Ao ver e se interessar pelo estilo, muitas pessoas acabam começando a criar e fazer parte deste gênero, até os mais jovens, como é o caso de Cadu Tenorio de 23 anos, da banda carioca Sobre a Máquina, que toca teclado, sintetizador, drum machines e até mesmo um ventilador parcialmente desmontado que, quando colocado uma moeda no meio do sabugo, faz som de metalúrgica. Com um disco lançado no fim de 2010 e outro a caminho, com previsão de sair ainda esse ano, o Sobre a Máquina é um exemplo de uma banda da “nova geração do experimental” e para Cadu a grande responsável por isso é o acesso a rede que muitas pessoas passaram a ter: “Com certeza não teria acesso a muita coisa que gosto sem a internet, não conheceria nem metade das bandas que conheço. E isso limitaria meu som“, diz e complementa: “Pra divulgação, é uma ferramenta sem a qual minha banda e outros projetos provavelmente não conquistariam um espaço abrangente, limitaria mesmo”. No grande circuito comercial algumas bandas vêm experimentando mais, como o Radiohead e o Animal Collective que mescla vocais pops com texturas e bases ruidosas e afirma: “No fim das contas não dá pra dizer que o Merzbow ou o Keiji Haino venham a frequentar rádios populares, mas pelo que anda acontecendo, o mainstream já tá sendo cutucado”.
Para o compartilhamento desse tipo de música, Elson Barbosa, baixista de uma banda do gênero, a Herod Layne, criou um selo virtual chamado Sinewave que conta com vários grupos experimentais. Neste site, Elson disponibiliza gratuitamente álbuns, eps, demos e singles para serem baixados gratuitamente com o consentimento da banda e organiza alguns festivais dentro de vários estados. Elson também opinou sobre o mercado nacional deste gênero estar indo para alguns países: “Qualquer ação que exporte arte brasileira para outros países é sempre válida”.
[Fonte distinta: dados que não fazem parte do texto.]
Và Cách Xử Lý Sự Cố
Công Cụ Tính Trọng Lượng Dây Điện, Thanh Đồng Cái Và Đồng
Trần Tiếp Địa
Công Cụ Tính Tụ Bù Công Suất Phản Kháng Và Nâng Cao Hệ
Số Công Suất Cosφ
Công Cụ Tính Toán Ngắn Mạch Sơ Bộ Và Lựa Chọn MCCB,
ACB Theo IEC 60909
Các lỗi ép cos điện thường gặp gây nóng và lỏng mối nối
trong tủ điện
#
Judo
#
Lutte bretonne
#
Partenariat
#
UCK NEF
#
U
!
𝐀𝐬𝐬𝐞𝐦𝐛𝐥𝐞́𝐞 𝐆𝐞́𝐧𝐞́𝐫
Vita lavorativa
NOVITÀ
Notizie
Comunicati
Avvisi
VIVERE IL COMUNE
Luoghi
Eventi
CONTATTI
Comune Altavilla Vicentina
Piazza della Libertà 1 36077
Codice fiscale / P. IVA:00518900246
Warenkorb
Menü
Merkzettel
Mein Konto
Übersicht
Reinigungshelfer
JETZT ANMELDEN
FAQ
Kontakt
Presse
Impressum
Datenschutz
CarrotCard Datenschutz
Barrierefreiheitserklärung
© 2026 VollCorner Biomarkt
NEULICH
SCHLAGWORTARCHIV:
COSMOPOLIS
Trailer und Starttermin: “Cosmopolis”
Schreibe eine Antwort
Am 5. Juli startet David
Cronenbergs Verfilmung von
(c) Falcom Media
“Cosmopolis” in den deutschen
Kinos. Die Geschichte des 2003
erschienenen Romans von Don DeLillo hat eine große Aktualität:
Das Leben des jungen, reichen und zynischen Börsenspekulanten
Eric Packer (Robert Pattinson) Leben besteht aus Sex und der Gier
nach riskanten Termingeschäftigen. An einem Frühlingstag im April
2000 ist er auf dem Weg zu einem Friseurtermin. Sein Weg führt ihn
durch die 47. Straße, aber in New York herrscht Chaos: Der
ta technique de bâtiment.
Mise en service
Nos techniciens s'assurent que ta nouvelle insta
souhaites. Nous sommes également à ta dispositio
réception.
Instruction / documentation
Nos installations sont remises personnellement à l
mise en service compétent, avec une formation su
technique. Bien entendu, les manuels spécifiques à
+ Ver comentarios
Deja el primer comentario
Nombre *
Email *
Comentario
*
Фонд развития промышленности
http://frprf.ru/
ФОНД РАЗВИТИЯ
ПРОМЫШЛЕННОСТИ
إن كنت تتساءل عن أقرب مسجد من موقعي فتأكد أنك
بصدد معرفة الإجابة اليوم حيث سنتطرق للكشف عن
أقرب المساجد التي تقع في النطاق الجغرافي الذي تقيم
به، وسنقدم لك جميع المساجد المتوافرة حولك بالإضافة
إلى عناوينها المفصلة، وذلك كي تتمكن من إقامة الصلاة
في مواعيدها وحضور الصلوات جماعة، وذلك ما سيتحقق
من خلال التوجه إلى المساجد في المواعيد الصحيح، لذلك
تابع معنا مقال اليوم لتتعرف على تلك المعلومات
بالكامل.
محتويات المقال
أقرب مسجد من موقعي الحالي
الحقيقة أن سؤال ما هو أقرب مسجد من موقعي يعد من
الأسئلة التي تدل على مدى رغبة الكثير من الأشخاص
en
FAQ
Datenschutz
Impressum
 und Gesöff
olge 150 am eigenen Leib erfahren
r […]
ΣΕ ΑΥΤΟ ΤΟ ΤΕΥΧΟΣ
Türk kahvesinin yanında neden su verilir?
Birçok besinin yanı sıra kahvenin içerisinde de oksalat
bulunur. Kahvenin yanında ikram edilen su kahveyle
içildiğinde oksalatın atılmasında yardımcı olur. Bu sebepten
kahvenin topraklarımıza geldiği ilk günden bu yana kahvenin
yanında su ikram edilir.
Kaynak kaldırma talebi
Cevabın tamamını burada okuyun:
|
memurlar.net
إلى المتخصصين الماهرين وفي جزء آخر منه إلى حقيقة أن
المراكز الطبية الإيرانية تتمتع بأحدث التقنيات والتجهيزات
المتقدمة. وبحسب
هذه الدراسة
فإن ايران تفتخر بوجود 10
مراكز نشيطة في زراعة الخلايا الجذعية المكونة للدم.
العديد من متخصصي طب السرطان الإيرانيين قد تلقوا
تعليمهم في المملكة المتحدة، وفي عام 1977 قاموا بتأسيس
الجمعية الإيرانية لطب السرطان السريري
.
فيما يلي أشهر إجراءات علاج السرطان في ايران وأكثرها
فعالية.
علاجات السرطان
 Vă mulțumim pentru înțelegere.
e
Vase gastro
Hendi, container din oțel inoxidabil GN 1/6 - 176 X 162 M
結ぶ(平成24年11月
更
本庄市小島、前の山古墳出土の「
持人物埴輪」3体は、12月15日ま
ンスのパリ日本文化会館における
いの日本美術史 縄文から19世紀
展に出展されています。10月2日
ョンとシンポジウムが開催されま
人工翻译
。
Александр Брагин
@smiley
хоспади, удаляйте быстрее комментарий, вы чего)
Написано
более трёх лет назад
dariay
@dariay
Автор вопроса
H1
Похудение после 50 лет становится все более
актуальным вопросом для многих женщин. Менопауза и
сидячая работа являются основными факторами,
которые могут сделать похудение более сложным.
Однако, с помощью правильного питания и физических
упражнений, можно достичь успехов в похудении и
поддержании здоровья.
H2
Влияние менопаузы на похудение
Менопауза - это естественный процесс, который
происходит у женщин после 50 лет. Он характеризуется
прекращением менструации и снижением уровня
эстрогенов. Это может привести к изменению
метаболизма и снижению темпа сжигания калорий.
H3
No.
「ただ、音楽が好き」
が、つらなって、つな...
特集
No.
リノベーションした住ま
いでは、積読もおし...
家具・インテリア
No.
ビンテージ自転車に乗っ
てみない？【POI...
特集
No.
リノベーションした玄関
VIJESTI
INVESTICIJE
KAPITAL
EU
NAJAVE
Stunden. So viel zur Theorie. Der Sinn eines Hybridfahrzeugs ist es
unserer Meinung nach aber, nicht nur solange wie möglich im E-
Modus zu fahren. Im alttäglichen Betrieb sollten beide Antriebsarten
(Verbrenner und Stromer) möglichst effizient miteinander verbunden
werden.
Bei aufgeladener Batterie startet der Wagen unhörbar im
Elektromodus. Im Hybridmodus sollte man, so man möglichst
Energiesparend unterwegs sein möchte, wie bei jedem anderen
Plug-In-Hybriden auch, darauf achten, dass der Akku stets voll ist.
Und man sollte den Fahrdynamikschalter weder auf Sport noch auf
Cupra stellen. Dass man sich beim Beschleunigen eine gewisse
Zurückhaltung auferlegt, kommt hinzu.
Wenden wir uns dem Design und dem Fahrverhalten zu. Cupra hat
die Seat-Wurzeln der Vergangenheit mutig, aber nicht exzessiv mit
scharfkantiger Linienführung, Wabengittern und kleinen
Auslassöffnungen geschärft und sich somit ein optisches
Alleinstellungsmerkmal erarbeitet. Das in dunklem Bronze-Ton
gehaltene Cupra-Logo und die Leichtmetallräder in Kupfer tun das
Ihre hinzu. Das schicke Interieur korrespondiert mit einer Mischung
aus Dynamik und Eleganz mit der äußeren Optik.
João Filho é dono de um dos maiores blogs de download de música experimental da internet, o ExperimentalEtc que foi criado em 2007 e tem cerca de 4000 discos postados que variam desde músicas iranianas da década de 30 a experimentações ruidosas de duos de noise, como o Tropa Macaca. “Em 2007 uns conhecidos da web com gosto em comum para música avessa encontravam certa dificuldade para chegar até alguns registros sonoros, mas conseguíamos trocar uns links, daí foi seguir o boom dos blogs de download e dar início a nossa morada dentro da blogosfera. Em suma, o blog nasceu de uma lacuna”.
Apesar de pouca difundida entre o mainstream (como é chamado o grande circuito comercial de música) a música experimental ganhou nos últimos 10 ou 12 anos uma nova perspectiva dentro do país, passou a tornar-se interessante aos olhos estrangeiros e por consequência, começou a levar músicos brasileiros para apresentações nos EUA, Canadá e Europa. Por não fazer parte de grandes indústrias, criou também uma nova ideia de mercado dentro dessa ‘cultura’, aonde ele já não existe como um comércio e o conteúdo (CDs, EPs e demos) deve ser compartilhado não importa como.
* Paulo Marcondes é jornalista e escreve para o blog AltNewsPaper.